(Beginning of Records for the exercise)

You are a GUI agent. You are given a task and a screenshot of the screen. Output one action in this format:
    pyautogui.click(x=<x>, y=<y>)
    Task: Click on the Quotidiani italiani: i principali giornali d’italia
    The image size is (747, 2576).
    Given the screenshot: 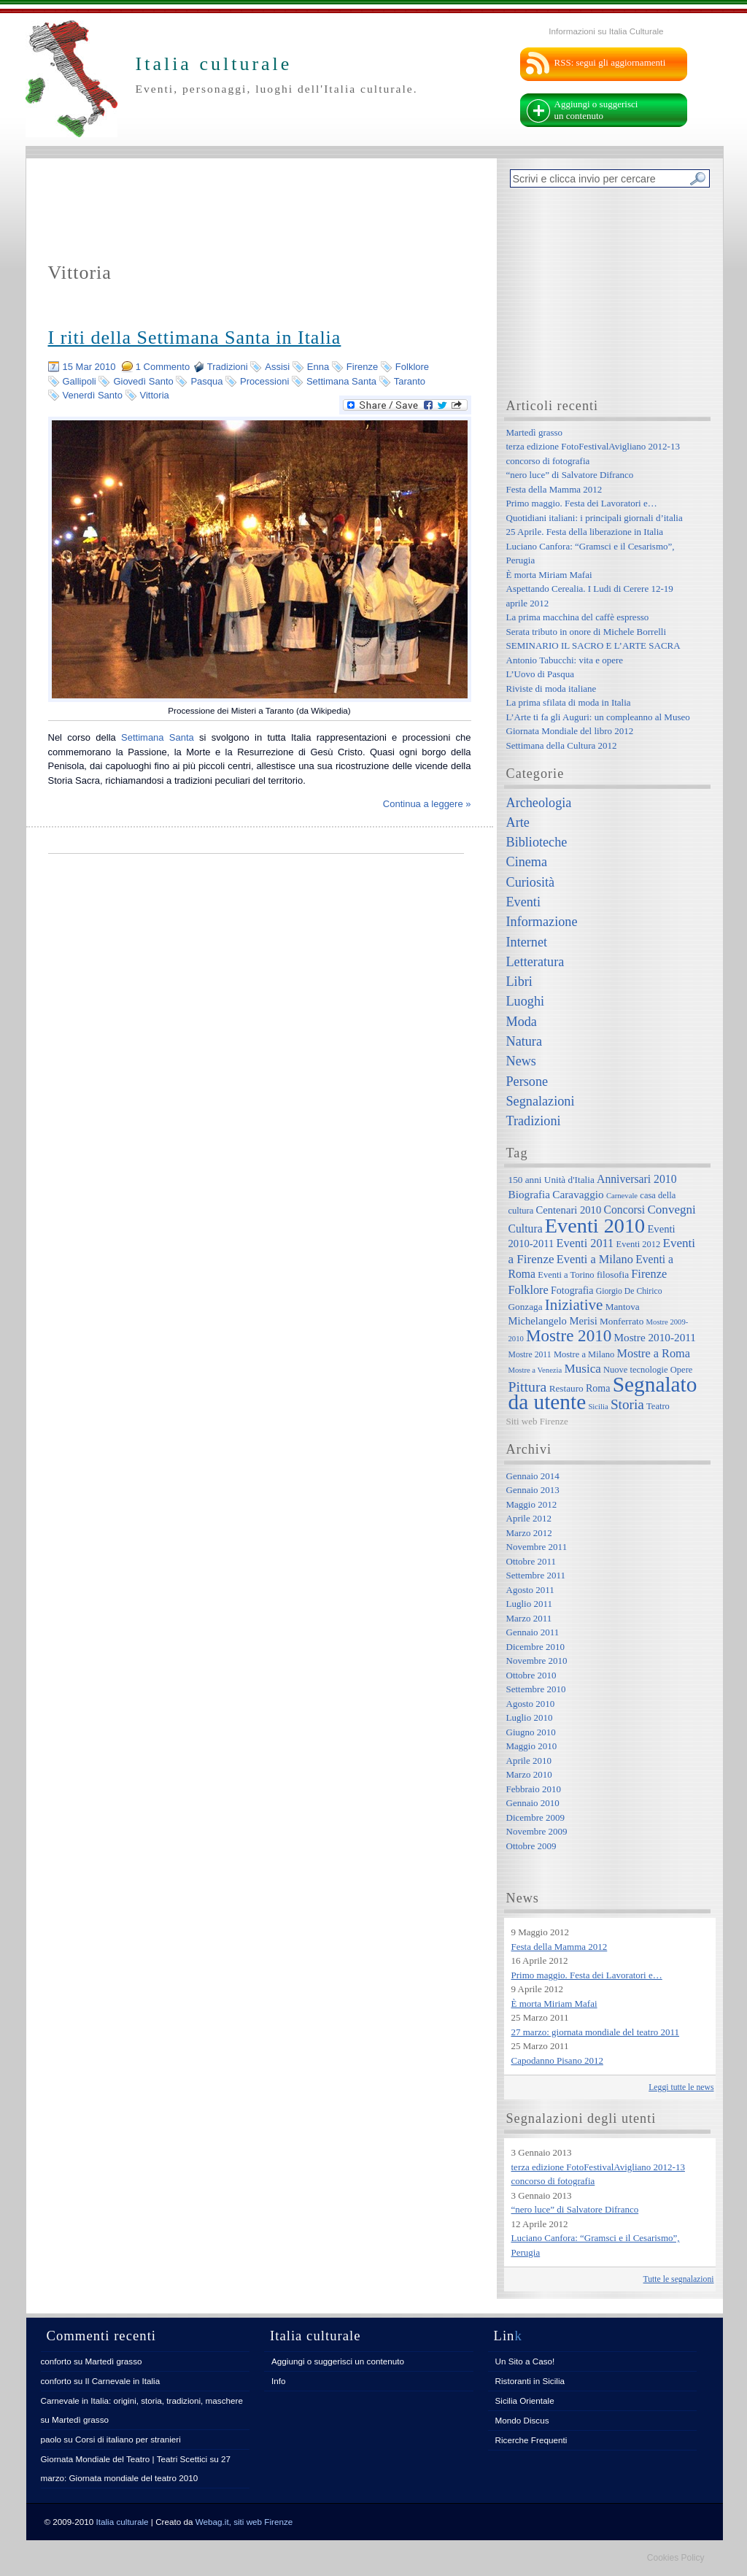 What is the action you would take?
    pyautogui.click(x=594, y=517)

(End of Records for the exercise)

● **Task details**
Would you restate exactly the lines of the material above, from its opening line through the line with "The image size is (747, 2576).", and output only those?

● **Solution below**
You are a GUI agent. You are given a task and a screenshot of the screen. Output one action in this format:
    pyautogui.click(x=<x>, y=<y>)
    Task: Click on the Quotidiani italiani: i principali giornali d’italia
    The image size is (747, 2576).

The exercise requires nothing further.